◆ **Brief**
Only lines that contain the word "sobre" belong in the answer; copy them from the records below.

———

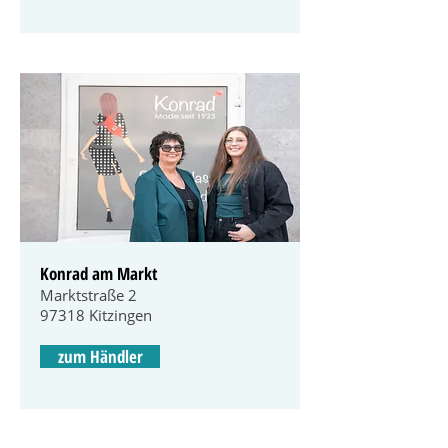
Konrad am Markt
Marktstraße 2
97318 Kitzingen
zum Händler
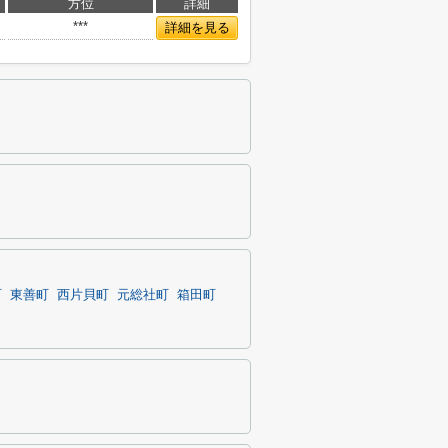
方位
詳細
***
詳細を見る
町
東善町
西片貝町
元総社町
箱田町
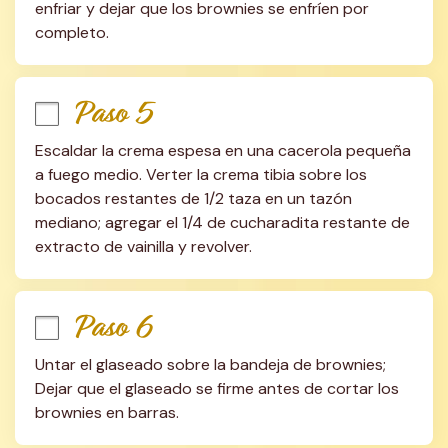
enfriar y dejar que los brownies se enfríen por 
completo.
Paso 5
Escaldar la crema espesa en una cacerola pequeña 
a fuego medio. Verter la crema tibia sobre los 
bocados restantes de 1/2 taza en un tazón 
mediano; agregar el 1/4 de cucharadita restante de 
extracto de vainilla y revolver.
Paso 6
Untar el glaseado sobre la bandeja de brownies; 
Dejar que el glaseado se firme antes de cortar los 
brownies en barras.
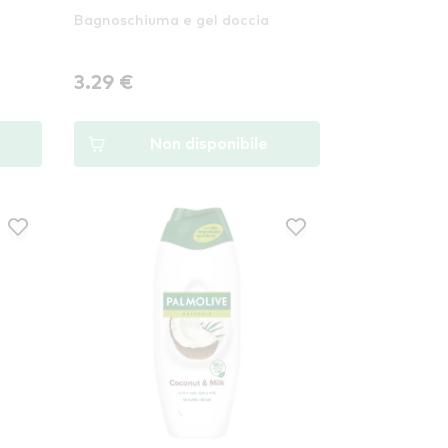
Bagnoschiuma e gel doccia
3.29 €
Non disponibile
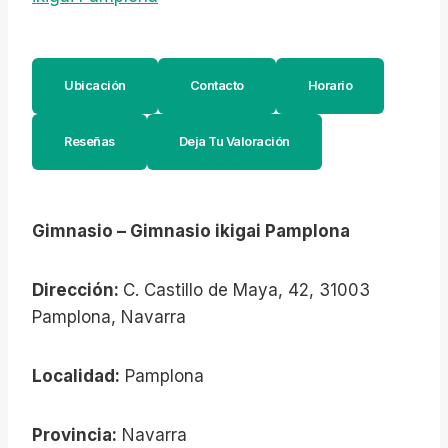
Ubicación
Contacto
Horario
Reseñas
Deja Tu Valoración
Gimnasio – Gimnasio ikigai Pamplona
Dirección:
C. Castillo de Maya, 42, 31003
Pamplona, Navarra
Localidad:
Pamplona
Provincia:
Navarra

———

◆ **Result of the exercise**
a fuego medio. Verter la crema tibia sobre los 
Untar el glaseado sobre la bandeja de brownies; 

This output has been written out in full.